Robert Greenwald, M.D.
COULD YOUR PAIN BE POLYMYALGIA RHEUMATICA? Robert Greenwald, M.D. An often-overlooked cause of muscular and arthritic pain in senior citizens goes by the funny name of polymyalgia rheumatica, abbreviated PMR. It is a mysterious condition with which many physicians are not familiar. When properly diagnosed and treated, immediate and substantial relief can be given to its suffers.
PMR is very rare under the age of 60 and is seen mostly in Caucasians. It usually starts suddenly. Patients often report that they went to bed fine and woke up sore all over. It affects the muscles of the upper arms and upper legs. Symptoms include difficulty putting on a sweater or coat, trouble standing up from a chair, tossing and turning at night, and severe morning stiffness. The pains are usually symmetrical, and the hallmark is pain – not weakness. In some cases there is swelling on the back of the hands and wrists.PMR occurs in clusters – a specialist will see a few cases in a month and then it may disappear for several months at a time.
It is important to diagnose PMR not only because it can easily be treated, but also because there is a rare complication called temporal arteritis. This is inflammation of an artery that runs on the side of the forehead. Temporal arteritis, also called giant cell arteritis, can cause permanent vision loss that is devastating and irreversible. Symptoms include headache, pain on chewing food, and fever.
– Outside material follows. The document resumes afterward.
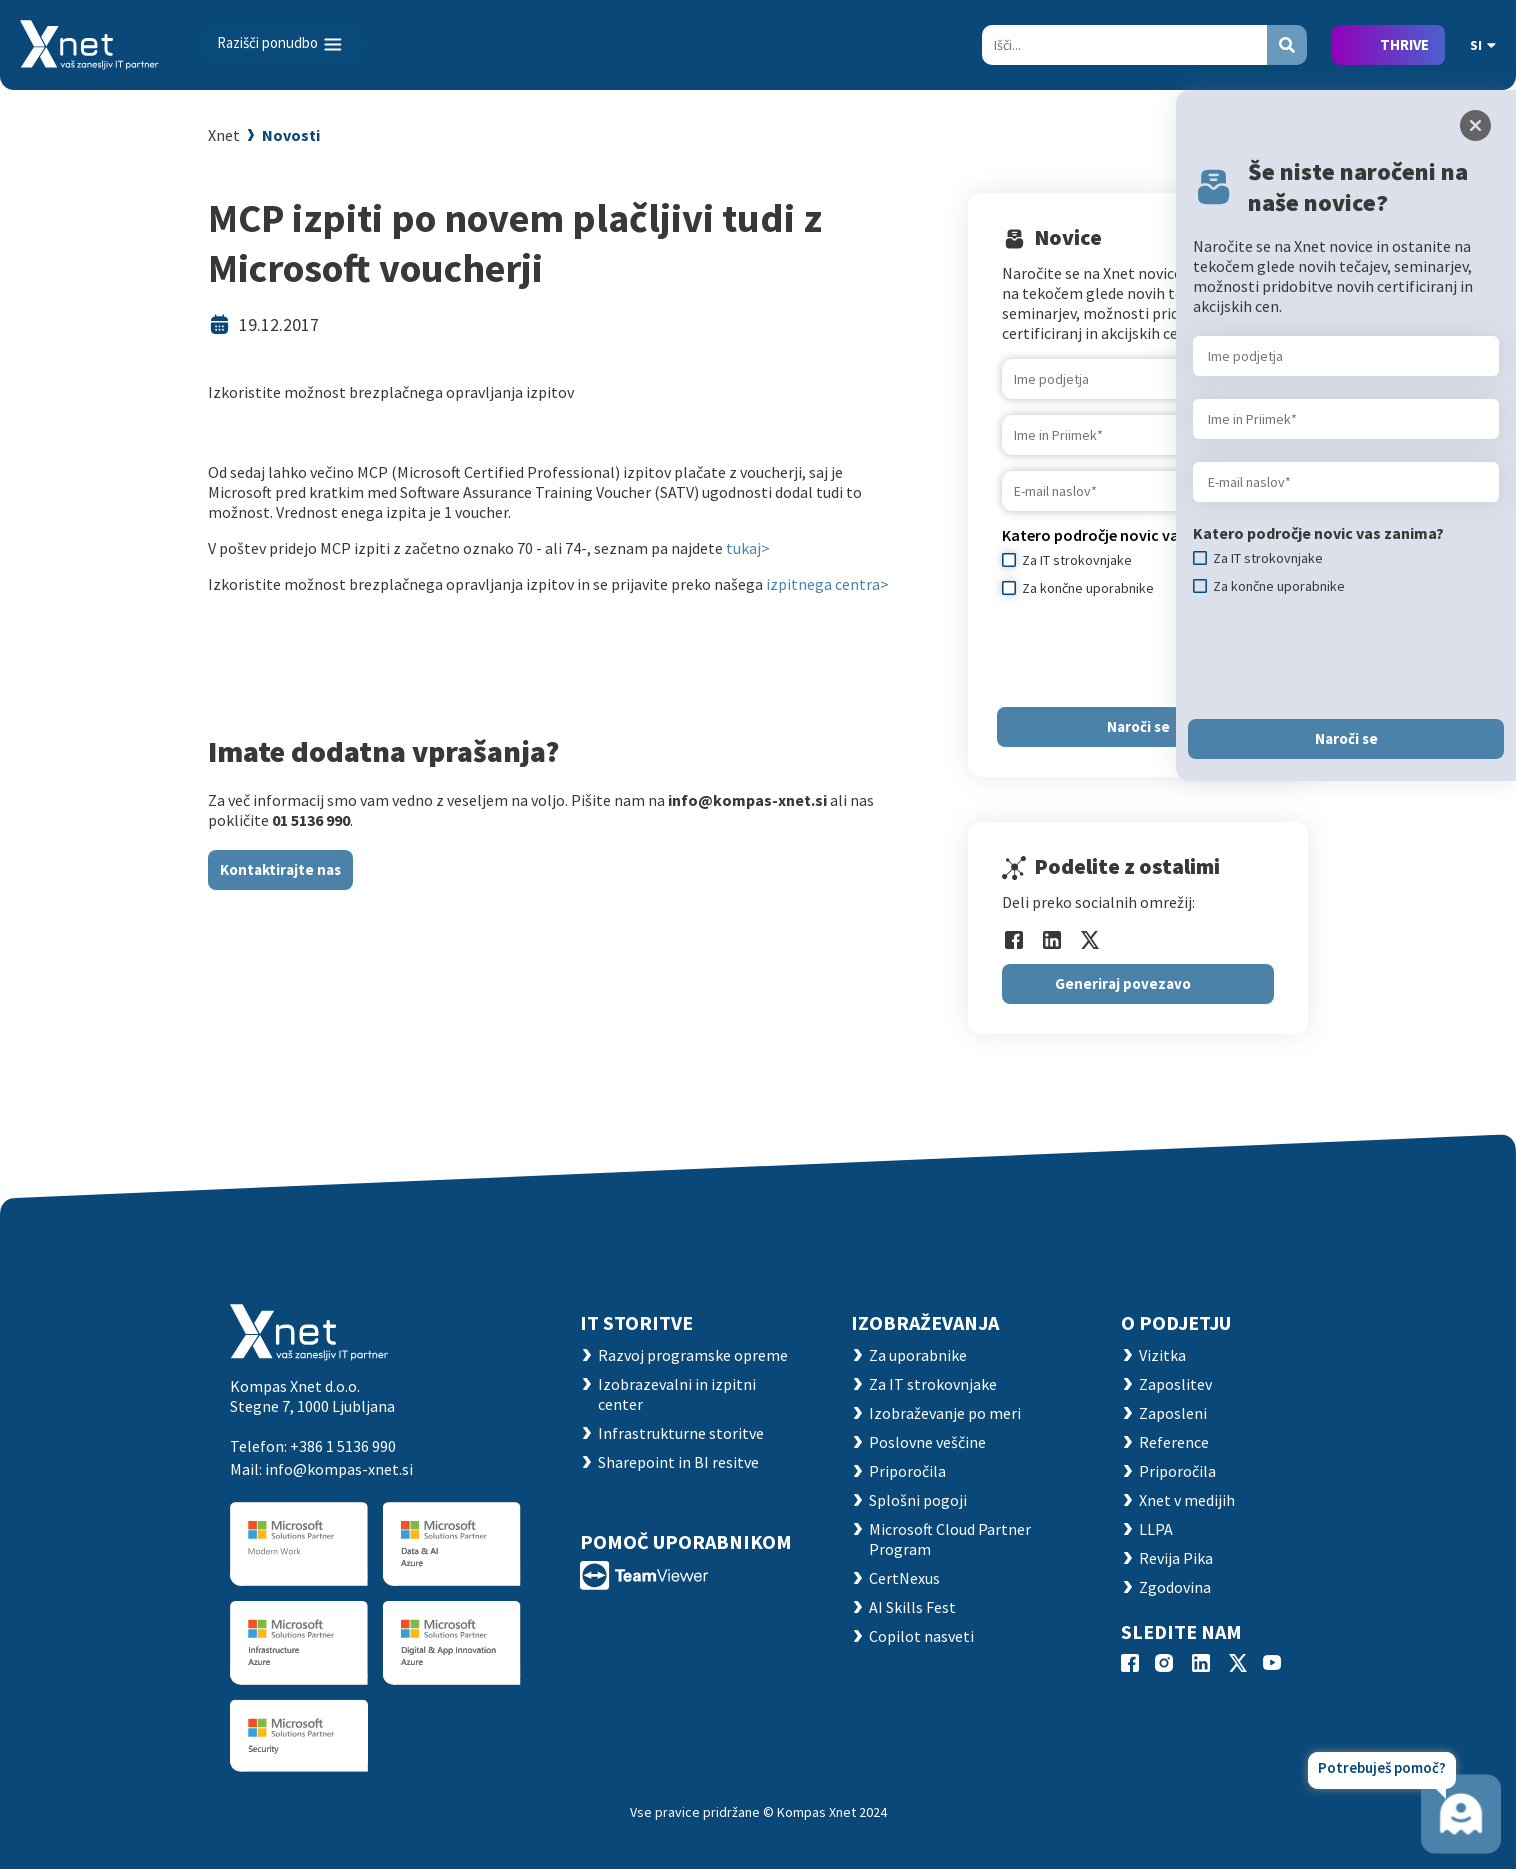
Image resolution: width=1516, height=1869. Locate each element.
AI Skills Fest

Since the consequences of temporal arteritis are so serious, we often recommend a temporal artery biopsy whenever we even think it might be present. I would rather have ten negative biopsies than one patient go blind!
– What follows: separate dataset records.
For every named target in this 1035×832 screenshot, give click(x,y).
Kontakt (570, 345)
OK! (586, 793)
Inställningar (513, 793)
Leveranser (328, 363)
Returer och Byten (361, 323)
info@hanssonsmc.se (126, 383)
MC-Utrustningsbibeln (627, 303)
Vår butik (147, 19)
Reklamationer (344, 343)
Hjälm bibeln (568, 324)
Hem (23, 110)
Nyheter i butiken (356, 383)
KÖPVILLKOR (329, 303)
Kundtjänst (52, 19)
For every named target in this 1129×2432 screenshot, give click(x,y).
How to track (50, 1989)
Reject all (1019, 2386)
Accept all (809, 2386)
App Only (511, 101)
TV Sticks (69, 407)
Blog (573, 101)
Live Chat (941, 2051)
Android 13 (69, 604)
The key to diagnosis is first suspicion and second, a blood test called ESR (erythrocyte sedimentation rate.) Most cases have an elevated ESR (up to 30 is normal, 50 or more is highly suspicious, 100 is almost certain.) However, some cases have a normal ESR. Polymyalgia is not the same as fibromyalgia. Fibromyalgia is a psychosomatic disorder of younger people (mostly women), but both conditions cause diffuse pain with poor sleep and morning exacerbation.
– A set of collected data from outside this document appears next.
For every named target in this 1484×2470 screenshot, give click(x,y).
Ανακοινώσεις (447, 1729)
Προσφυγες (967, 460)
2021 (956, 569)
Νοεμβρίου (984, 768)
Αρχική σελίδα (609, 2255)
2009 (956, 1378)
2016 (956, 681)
The only effective treatment for PMR is with steroids, which of course is not without risk. Fortunately, almost all patients will get dramatically better within a few days on a very low dose. Anti-inflammatory drugs, such as Aleve or Advil, are uniformly ineffective. Prednisone (a steroid that is commonly used) is a 12-hour drug so it should be given half in the morning and half at night. Patients with diabetes or osteoporosis must be very careful as this drug can worsen these conditions. After 3 to 6 weeks on 10 mg, the dose is reduced in very small decrements – 9 mg/day for 3 weeks, then 8, etc. If I suspect PMR and give the patient 10 mg of Prednisone, and they call 3 days later using the word “miracle,” then I know my diagnosis was correct!